TRIO SURDINA
2 Comments Published by Ronaldo Evangelista on segunda-feira, 8 de novembro de 2010 at 1:47 AM.
A emissão suave, a pronúncia coloquial, a sensação de perto do ouvido, a leveza e atualidade do som, o arranjo com poucos instrumentos e muitas dinâmicas. Quase dois anos antes de Chet Baker começar a cantar, pelo menos cinco antes de João Gilberto lançar sua batida cristalizada de violão-e-voz, doze depois do encontro de Django Reinhardt e Stephane Grappelli no Hot Club da França, o Trio Surdina vivia seu momento cheio de revoluções silenciosas: o violinista (e vocalista e assobiador) Fafá Lemos, o violonista Garoto e o sanfoneiro Chiquinho do Acordeom, músicos e estrelas da Rádio Nacional e em suas próprias carreiras.

Em quatro sessões entre os últimos dias de 1952 e os primeiros de 1953, nos estúdios da própria Nacional, o trio gravou um punhado de músicas com concepção assombrosamente moderna, arranjos de tirar o fôlego, malandragem, senso de humor e romantismo e criação em processo máximo de inventividade, unindo características muito particulares e complementares de cada músico. Um violinista assobiador cantando como João Gilberto seis anos antes da Bossa Nova? Um violonista com tanta clareza de toque e evolução de idéias? Um acordeão criando esses sons inéditos e em fusão com os outros instrumentos? Um trio inspirado em jazz e samba de breque? O nome perfeito, cheio de sentidos adequados, vinha do programa em que os três se encontravam com frequência e sucesso no formato: Música em Surdina, de Paulo Tapajós, circa 1952. Os Três Mosqueteiros da Bossa era um dos epítetos delegados a eles no ar em suas condições de ases e modernistas.

Fafá vindo do sucesso nacional de "Vingança", de Lupicínio Rodrigues, na voz de Linda Batista e com seu violino, e já às vésperas de ir aos Estados Unidos tocar com Carmen Miranda e gravar seu primeiro disco - com orquestra e clima Exótica, contemporâneo de Les Baxter e precursor de Martin Denny e Esquivel.
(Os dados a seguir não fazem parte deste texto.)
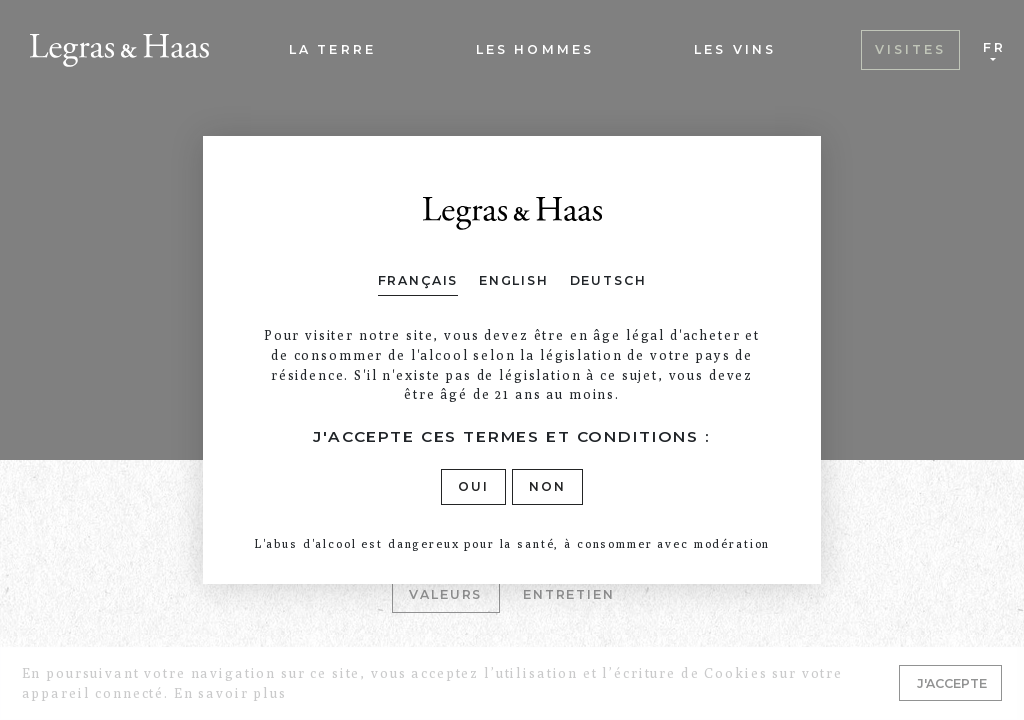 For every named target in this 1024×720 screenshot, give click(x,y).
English (514, 280)
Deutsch (608, 280)
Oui (473, 486)
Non (547, 486)
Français (418, 280)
Garoto, já revolucionário do choro, paradigma do seu instrumento, ousando nos acordes, invertendo ritmos, inventando andamentos, brincando com bordões e dedilhados. Chiquinho soando seu acordeão como órgão ou palheta, piano ou orquestra, fazendo cama ou solando, segurando ou soltando o groove, dialogando no registro agudo com o violino ou criando riffs em uníssono com o violão, lírico e criativo.

Os três juntos, em melhores momentos e disposições, alimentando-se da criatividade extra necessária para um trio de violino-violão-acordeão criar e preencher sons e espaços e o inevitável senso de diversão despretensiosa que nasce como consequência. Tangos, foxes, beguines, baiões em pegada entre o improviso do jazz de salão e a roda de morro. O samba de bossa de Noel Rosa, a beleza de Dorival Caymmi, a aristocracia de Ary Barroso. O arrepiante violão de Garoto a um passo de João Gilberto e além, os impressionantes timbres do acordeão de Chiquinho e o lindo tratamento das melodias por Fafá, glissandos, rubatos, pizzicatos, vocal ultra-cool e solos de assobio. Vinte e oito músicas, uma hora e vinte minutos preciosos: toda sua obra oficial em três LPs e meio de dez polegadas pela gravadora Musidisc, os dois primeiros, respectivamente, em vinil amarelo e verde.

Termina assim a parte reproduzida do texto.